Retomando os primórdios da comunicação empresarial nos anos 60 e 70, Torquato recorda quanto essa atividade era discriminada num meio acadêmico caracterizado por um forte esquerdismo e preconceito em relação à empresa capitalista. Eram os anos 60 e 70, numa nação sob regime militar. Ao mesmo tempo, a industrialização do Sudeste fez despontar novas necessidades de comunicação para as empresas, diz ele, enquanto o mercado de trabalho do jornalismo começava a dar sinais de saturação.

"O grosso dos profissionais da imprensa ainda vivia em clima de 'jornalismo revolucionário', que atraía jovens interessados em abrir frentes de batalha contra os 'imperialistas', o poder econômico e as grandes estruturas", afirma Torquato.

Em outro trecho, diz: "Os meios jornalísticos eram os mais recheados de preconceitos. Por isso mesmo, quem trabalhava na área de comunicação empresarial era jogado na vala da indecência, da subordinação ao capitalismo internacional. Ser assessor de imprensa, na época, era algo como ter estampado na testa o selo 'vendido ao capitalismo internacional'".

Mas, embora se recorde do cenário da época como avesso aos estudiosos da comunicação empresarial, Torquato frisa em seu último livro que foi exatamente na ECA que ele deu início aos trabalhos acadêmicos de doutorado e de docência, "orientados inicialmente para a sistematização do jornalismo da comunicação empresarial e, posteriormente, para a construção de modelos integrados de comunicação e seus efeitos na definição de parâmetros de eficiência e eficácia organizacionais".

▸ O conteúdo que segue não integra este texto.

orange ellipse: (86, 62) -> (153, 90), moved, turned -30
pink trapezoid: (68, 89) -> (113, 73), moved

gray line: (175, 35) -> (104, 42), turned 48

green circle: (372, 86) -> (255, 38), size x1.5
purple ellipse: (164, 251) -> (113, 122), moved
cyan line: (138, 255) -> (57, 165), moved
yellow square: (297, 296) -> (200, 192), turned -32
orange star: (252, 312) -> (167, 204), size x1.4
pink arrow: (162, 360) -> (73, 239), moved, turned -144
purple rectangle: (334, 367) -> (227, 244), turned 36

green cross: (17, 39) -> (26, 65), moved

Havia ainda uma forte disputa de mercado entre profissionais de Relações Públicas e Jornalistas, observa Torquato, atenuada à medida que o setor de comunicação empresarial se fortalecia nas grandes corporações e um grande número de assessorias de imprensa e comunicação despontava no mercado.

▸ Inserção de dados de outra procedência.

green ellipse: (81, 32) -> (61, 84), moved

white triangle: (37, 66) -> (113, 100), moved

Em um ensaio publicado nos Estudos Aberje I, intitulado A Evolução de uma Ferramenta Estratégica, Torquato avalia que a tendência nos próximos anos é a de a comunicação empresarial se profissionalizar ainda mais e a de melhorar o nível de seus profissionais, adensando e fortalecendo as áreas das assessorias e de aconselhamento. Conclui ainda que há uma vasta malha de comunicação que precisa ser mapeada e dimensionada, como as universidades, associações e sindicatos.

Observando-se a trajetória profissional de Torquato e a expansão da comunicação empresarial/organizacional nas últimas décadas, chama a atenção o fato de essa área, atualmente um forte celeiro de empregos, ser pouco explorada na ECA.

Nos contatos com colegas da pós-graduação, poucos têm como meta uma tese de mestrado ou doutorado sobre esse segmento. Embora o mercado de trabalho no setor editorial, na TV e rádio esteja mais competitivo, ele ainda é a grande meta dos estudantes e dos estudos no meio acadêmico.

Bibliografia

Atas das Atividades do Departamento de Jornalismo da Escola de Comunicação e Artes - 1968-1972.

A Evolução de uma Ferramenta Estratégica, Estudos Aberje I.

O Estado de S.Paulo - artigos publicados por Gaudêncio Torquato.

Marketing Político e Governamental - um roteiro para campanhas políticas e estratégias de comunicação (São Paulo, Summus, 1985).

O Marketing do Vitupério, artigo na página da Internet do Observatório de Imprensa, 20/09/2000.

Tratado de Comunicação e Organização Política, Thomson, 2002.